I think that we have a responsibility to our users to continue to warn
(statically, in ubsan, etc.) on non-portable behavior, which this is and
will continue to be in practice for at least a decade or two, regardless of
the message we'd like to send libc authors. We cannot undo history here and
this will be relevant to production systems for at least a decade. We can
talk to libc developers directly -- they're a much smaller set -- and we can
pursue change at the standards level while still providing the most useful
set of tools to our users in the mean time.

But, this is an entirely different question.

- Should clang warn about non-portable usage of passing NULL to memcpy/etc?

Sounds like a fine warning to add.

- Should that warning be dependent on the libc headers having nonnull
annotations on these functions, which will be used only for warnings, and
ignored for semantics, on this given list of hardcoded functions?

No.

Firstly: I'd note that nearly all libc implementations don't use these
attributes today. In some cases, because they've simply not thought about
it, but in others because they explicitly decided to NOT break their users'
code by introducing this problem! Glibc is the outlier, here.

So: what portability do you want to warn for? Portability assuming the same
libc, but a different compiler which might fail to ignore the nonnull
attribute? Or portability to other libc? If the latter, depending on the
nonnull attribute being present doesn't and can't work.

My preference is for portability for both, but you bring up a good
point about other libc implementations not being annotated. So long as
we retain the ability to tell users their code is not portable *and*
we get rid of the dangerous optimizations, I'm happy. I just don't
want to lose the diagnostics because of the optimizations.

~Aaron

I’ve sent a patch to implement this here: https://reviews.llvm.org/D30806

It turns out to be both easier and I hope less controversial than I had imagined. Neither Clang nor LLVM ever actually got nonnull onto these declarations even when they were suitable annotated. We didn’t carry that annotation across to the declaration. Oops.

So I’ve fixed that, but also disabled it for the libc functions that we have library builtin recognition for. We can extend this to cover any set of library functions folks want, just let me know. The use of it will even be correctly controlled by -fno-builtin and friends.

The net result is that this should not regress optimizations for anyone, and actually enable a bunch of optimizations outside of libc functions, while preserving safety on those libc functions.

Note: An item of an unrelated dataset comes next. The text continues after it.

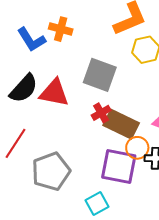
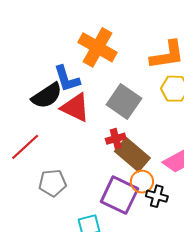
orange cross: (61, 29) -> (98, 47), size x1.6
blue L-shape: (31, 40) -> (67, 79), moved
gray pentagon: (51, 171) -> (53, 183), size x0.7

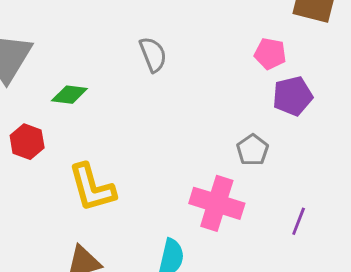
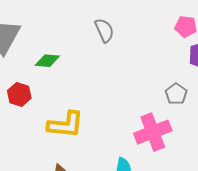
yellow L-shape: (92, 188) -> (66, 125), turned -66
pink cross: (217, 203) -> (153, 132), turned -36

We still have the nullability attributes which can be used to annotate more interfaces in a way that will provide warnings and static analysis aid, but not optimize on and so not run the risk of changing behavior of existing code. Those would be good candidates (IMO) for libc++ to use on any relevant interfaces which match the criteria outlined in this thread: pointers paired with a size should allow null+zero.

Hopefully this makes everyone happy, please feel free to chime in on the review thread if more discussion is needed.